* [INFORMATION GIVEN]
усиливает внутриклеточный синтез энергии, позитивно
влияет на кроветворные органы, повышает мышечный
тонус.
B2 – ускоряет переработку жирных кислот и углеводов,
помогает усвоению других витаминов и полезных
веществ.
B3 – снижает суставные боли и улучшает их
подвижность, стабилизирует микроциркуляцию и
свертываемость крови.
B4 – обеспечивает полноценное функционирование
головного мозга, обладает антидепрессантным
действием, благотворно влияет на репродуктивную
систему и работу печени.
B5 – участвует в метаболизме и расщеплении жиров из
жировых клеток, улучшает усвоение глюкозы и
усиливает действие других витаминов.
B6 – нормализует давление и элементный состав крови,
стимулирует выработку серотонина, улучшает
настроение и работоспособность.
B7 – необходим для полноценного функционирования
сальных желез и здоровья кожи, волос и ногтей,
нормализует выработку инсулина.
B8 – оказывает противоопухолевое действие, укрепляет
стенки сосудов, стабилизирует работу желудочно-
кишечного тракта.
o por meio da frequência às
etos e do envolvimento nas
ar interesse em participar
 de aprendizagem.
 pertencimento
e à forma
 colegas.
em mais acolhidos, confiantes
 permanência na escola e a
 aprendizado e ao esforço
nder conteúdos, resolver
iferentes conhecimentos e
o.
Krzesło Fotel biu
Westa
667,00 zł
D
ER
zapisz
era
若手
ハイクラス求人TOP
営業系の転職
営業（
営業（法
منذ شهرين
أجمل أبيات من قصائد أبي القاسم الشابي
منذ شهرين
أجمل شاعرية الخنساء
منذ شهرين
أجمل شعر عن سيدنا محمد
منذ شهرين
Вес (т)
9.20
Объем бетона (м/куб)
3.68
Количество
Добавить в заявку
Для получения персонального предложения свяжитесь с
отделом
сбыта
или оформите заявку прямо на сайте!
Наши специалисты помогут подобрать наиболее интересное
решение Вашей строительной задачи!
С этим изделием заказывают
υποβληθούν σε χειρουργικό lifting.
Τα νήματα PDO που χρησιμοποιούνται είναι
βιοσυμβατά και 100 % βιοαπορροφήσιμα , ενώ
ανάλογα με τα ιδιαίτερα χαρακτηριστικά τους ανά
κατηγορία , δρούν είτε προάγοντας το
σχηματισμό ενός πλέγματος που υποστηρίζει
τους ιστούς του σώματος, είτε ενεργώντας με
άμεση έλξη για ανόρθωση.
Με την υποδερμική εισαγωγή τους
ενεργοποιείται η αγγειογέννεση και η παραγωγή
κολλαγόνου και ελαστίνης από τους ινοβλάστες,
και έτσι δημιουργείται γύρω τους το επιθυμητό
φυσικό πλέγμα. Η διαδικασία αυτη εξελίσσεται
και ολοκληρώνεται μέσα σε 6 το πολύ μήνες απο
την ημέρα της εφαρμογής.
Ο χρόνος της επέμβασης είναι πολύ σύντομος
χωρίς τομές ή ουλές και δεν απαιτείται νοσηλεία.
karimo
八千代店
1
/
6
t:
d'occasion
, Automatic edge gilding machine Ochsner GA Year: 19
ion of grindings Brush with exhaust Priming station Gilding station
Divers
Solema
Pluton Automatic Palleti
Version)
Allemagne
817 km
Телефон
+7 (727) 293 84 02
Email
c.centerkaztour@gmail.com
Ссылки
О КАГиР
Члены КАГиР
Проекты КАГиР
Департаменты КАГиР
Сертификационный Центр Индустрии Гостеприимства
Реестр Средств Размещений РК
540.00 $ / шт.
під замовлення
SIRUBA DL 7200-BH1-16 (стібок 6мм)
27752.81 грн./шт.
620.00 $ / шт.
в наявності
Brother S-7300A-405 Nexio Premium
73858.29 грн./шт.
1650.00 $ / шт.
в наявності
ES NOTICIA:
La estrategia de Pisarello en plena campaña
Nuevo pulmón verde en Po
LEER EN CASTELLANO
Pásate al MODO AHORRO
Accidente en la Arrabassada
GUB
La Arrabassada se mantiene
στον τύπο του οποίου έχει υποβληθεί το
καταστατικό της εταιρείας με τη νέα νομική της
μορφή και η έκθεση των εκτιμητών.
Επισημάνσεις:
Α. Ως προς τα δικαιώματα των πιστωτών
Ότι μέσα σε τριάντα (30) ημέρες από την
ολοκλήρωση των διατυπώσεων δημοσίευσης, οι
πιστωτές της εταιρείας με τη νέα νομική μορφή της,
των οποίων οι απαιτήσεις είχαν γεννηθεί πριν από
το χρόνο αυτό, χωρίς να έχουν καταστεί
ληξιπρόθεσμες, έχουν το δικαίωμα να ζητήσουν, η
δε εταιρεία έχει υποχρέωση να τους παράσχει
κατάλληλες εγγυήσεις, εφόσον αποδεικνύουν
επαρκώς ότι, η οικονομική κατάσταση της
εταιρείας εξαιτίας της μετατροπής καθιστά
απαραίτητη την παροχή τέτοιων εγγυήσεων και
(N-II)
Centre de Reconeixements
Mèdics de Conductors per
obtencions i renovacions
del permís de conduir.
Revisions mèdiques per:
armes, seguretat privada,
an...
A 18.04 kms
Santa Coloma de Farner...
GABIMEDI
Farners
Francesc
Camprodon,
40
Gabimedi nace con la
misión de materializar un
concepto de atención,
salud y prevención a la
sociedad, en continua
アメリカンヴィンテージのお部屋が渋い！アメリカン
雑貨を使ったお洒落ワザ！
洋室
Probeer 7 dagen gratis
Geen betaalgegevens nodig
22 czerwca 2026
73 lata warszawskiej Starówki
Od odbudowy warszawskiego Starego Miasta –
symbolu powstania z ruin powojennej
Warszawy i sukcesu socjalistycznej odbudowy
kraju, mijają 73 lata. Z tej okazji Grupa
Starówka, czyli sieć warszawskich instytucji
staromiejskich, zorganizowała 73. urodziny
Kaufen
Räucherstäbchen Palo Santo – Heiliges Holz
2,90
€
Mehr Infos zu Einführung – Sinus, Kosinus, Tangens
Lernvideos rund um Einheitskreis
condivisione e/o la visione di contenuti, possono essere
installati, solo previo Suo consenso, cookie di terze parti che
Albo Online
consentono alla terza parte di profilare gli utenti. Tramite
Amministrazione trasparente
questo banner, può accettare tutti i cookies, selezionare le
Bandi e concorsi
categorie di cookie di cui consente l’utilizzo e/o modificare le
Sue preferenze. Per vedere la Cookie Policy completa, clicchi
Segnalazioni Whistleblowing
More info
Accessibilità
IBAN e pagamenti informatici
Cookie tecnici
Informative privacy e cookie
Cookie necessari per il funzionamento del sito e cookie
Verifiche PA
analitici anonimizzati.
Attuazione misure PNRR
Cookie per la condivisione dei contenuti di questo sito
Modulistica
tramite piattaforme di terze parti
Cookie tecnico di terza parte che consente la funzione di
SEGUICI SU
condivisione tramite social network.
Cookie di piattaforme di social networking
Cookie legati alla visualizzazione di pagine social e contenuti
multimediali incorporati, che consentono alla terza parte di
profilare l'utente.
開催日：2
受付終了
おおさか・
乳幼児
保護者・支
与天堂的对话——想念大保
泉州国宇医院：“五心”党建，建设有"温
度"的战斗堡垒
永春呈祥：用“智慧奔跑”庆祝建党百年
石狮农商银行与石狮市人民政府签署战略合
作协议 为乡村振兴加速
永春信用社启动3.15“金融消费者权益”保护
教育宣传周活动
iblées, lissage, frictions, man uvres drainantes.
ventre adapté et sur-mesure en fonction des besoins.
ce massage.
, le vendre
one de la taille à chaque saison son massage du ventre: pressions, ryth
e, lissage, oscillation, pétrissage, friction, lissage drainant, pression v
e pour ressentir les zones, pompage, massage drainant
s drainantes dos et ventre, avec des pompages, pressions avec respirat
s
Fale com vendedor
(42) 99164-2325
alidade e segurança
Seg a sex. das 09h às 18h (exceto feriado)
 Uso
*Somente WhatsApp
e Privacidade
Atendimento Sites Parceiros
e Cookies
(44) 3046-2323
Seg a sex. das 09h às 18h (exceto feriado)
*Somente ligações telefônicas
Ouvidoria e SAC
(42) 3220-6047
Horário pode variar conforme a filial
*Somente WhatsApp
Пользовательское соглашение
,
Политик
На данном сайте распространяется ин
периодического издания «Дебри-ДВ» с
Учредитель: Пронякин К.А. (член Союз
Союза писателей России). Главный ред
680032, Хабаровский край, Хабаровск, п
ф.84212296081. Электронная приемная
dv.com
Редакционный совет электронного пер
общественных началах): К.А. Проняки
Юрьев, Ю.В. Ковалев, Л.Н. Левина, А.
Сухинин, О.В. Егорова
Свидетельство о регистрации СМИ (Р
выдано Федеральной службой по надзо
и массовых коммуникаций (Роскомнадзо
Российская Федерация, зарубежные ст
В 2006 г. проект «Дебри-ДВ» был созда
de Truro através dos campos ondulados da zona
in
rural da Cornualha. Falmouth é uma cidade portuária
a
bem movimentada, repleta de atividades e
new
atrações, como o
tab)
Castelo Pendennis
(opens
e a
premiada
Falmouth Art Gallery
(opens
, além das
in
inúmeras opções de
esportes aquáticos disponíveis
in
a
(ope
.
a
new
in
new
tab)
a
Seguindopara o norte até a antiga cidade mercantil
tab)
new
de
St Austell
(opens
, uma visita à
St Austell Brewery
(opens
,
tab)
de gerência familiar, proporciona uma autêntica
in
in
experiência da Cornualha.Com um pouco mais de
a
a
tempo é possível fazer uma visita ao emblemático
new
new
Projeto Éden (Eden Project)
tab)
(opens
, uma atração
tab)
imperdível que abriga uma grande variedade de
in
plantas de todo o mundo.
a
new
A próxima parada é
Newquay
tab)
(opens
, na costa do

* [PROBLEM TO SOLVE]
What lines above hold the word "крови"? List them all.

* [RESPONSE TO THIS EXERCISE]
свертываемость крови.
B6 – нормализует давление и элементный состав крови,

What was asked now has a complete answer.